La seguridad de los datos en internet es todavía un problema por resolver, que se agrava a medida que crece el volumen de información circulante. Según el I Observatorio de la Ciberseguridad de Panda Security, los usuarios, afortunadamente, van avanzando en concienciación. Aunque todavía queda mucho por ‘educar’ en materia de gestión de cookies y contraseñas.
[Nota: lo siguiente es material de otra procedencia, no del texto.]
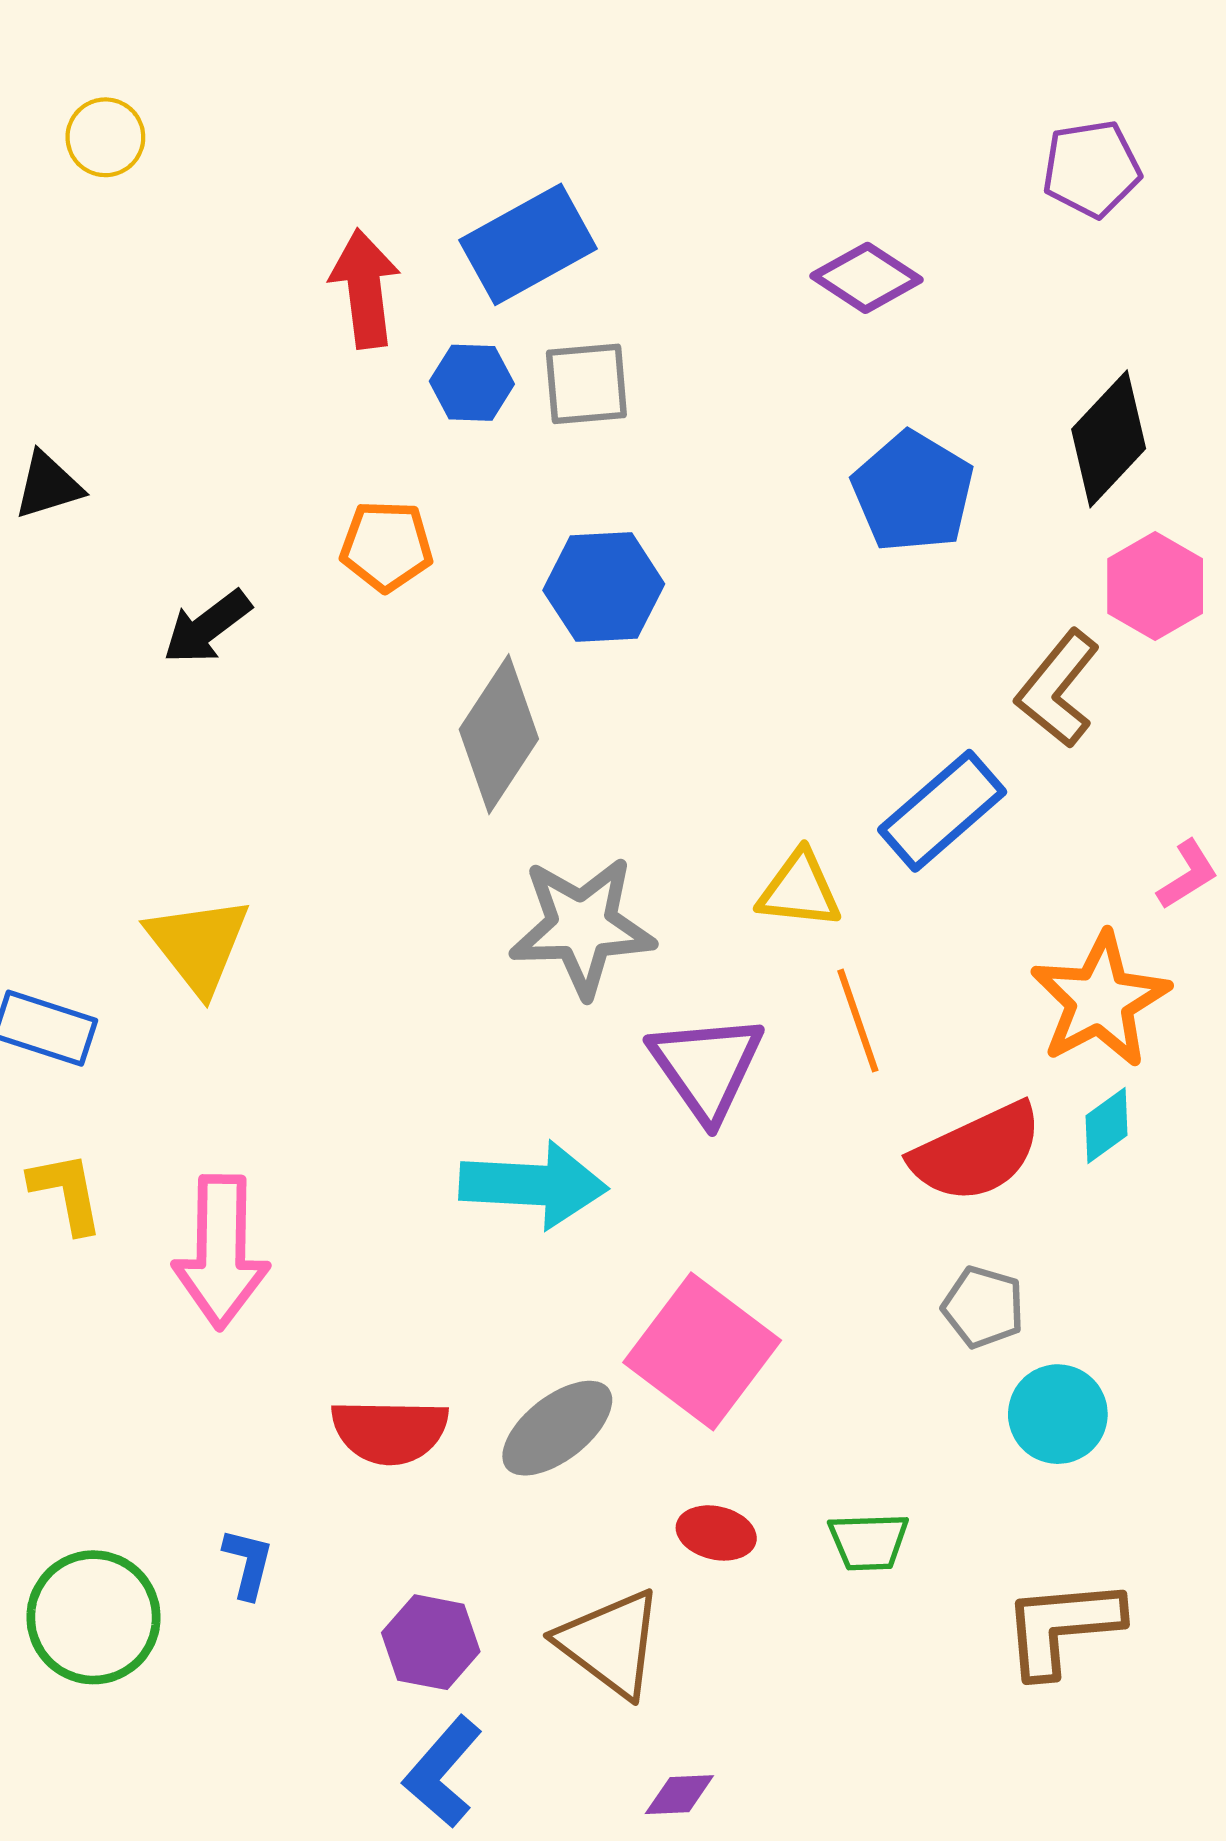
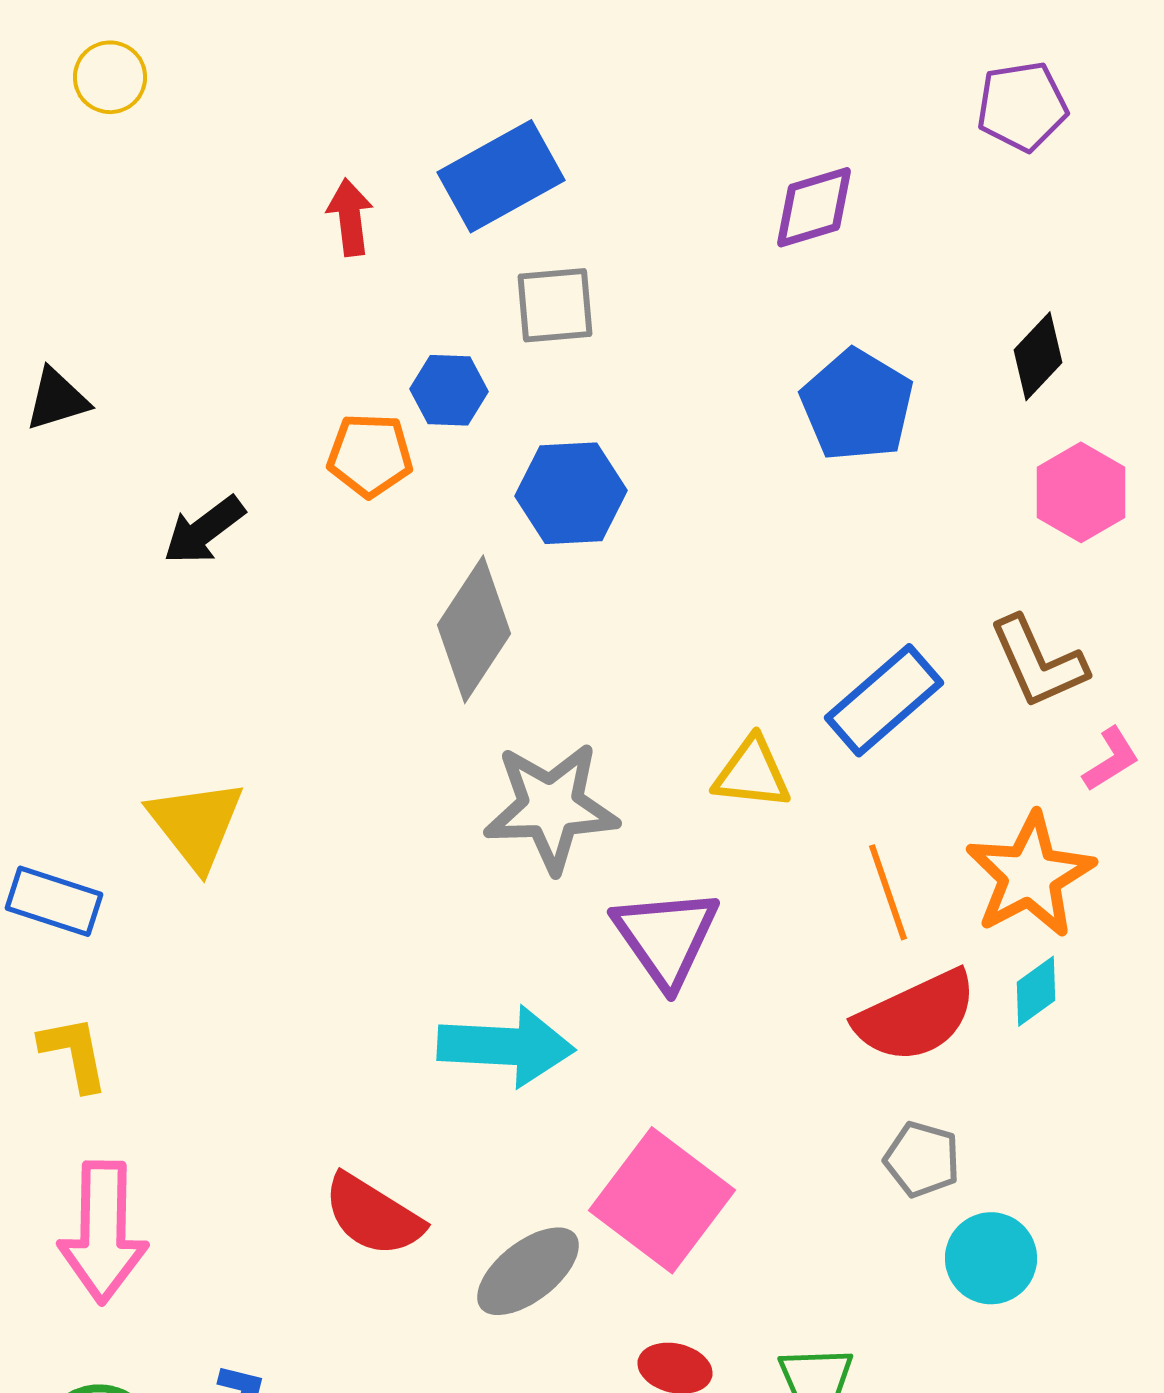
purple diamond: (866, 278) -> (814, 207), turned -50
red arrow: (365, 289) -> (350, 217), size x0.7
blue hexagon: (472, 383) -> (449, 390), moved
black diamond: (1109, 439) -> (1038, 356), size x0.7
brown L-shape: (1058, 689) -> (1038, 662), moved, turned -63
orange line: (858, 1021) -> (888, 892), moved
pink arrow: (221, 1252) -> (103, 1232), moved
red semicircle: (390, 1431) -> (373, 1215), moved, turned 31

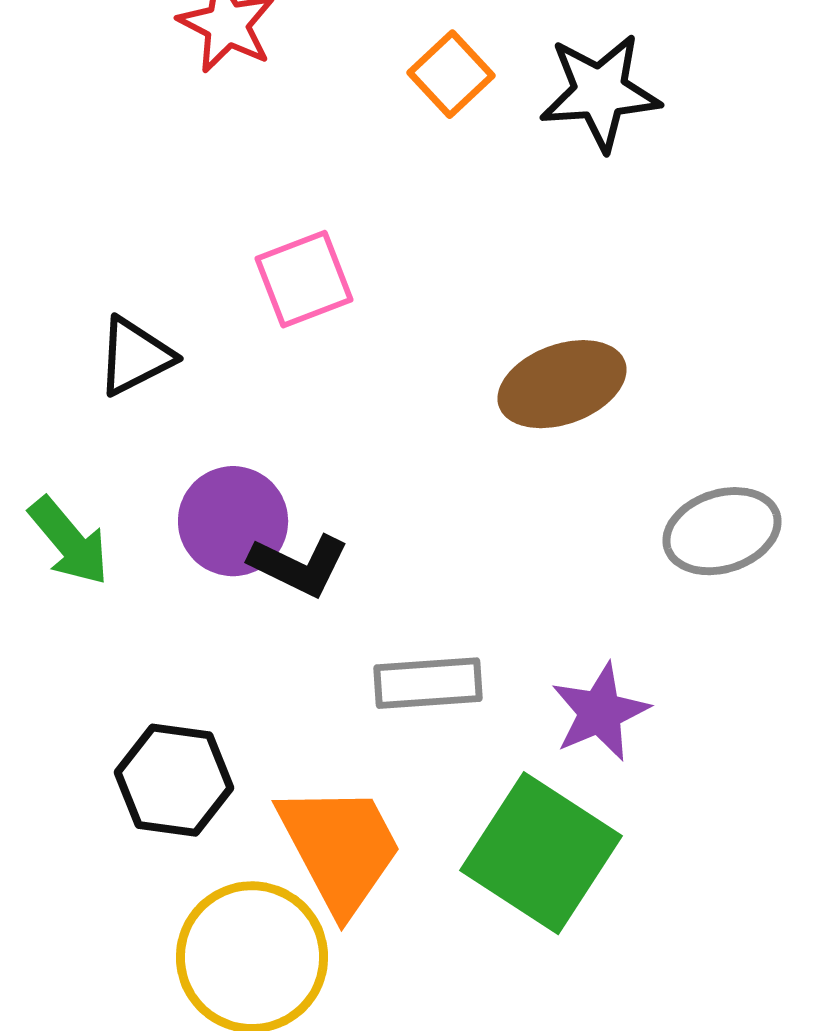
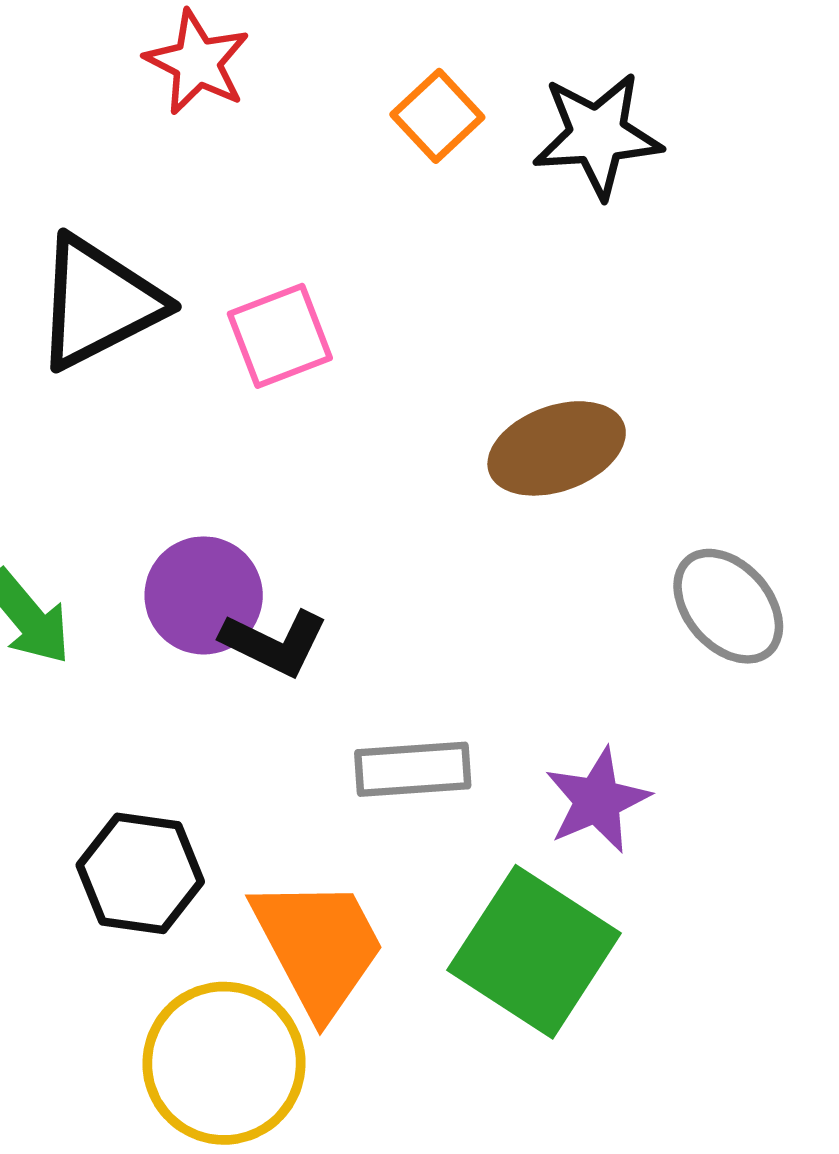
black triangle: (135, 356) -> (98, 303), moved, size x1.6
gray ellipse: (722, 531) -> (728, 606), turned 67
Los españoles hemos aprendido seguridad digital por ‘las malas’. Porque nos roban la cuenta de email, porque tenemos la bandeja de entrada sobrecargada de spam, porque nos llaman desde los sitios más peregrinos con cantidad de datos nuestros que, aparentemente, no les hemos dado nunca…. Hay estafas, robos de identidad, tráfico de datos -incluso de manera legal, cuando aceptamos cookies sin pensar-. Y sin embargo, todavía son muchos los que siguen sin prestar la debida atención a su privacidad en internet.

Según el I Observatorio de Ciberseguridad de Panda Security, sí que somos, parece ser, conscientes de con quién compartimos nuestros datos. En España, casi el 79% de los encuestados -una cifra bastante alta- asegura serlo. Pero la cifra va bajando cuando ‘se rasca’ un poco más: solo el 69% conoce el uso que pueden hacer estas organizaciones con sus datos; y solo el 59% lee las políticas de privacidad.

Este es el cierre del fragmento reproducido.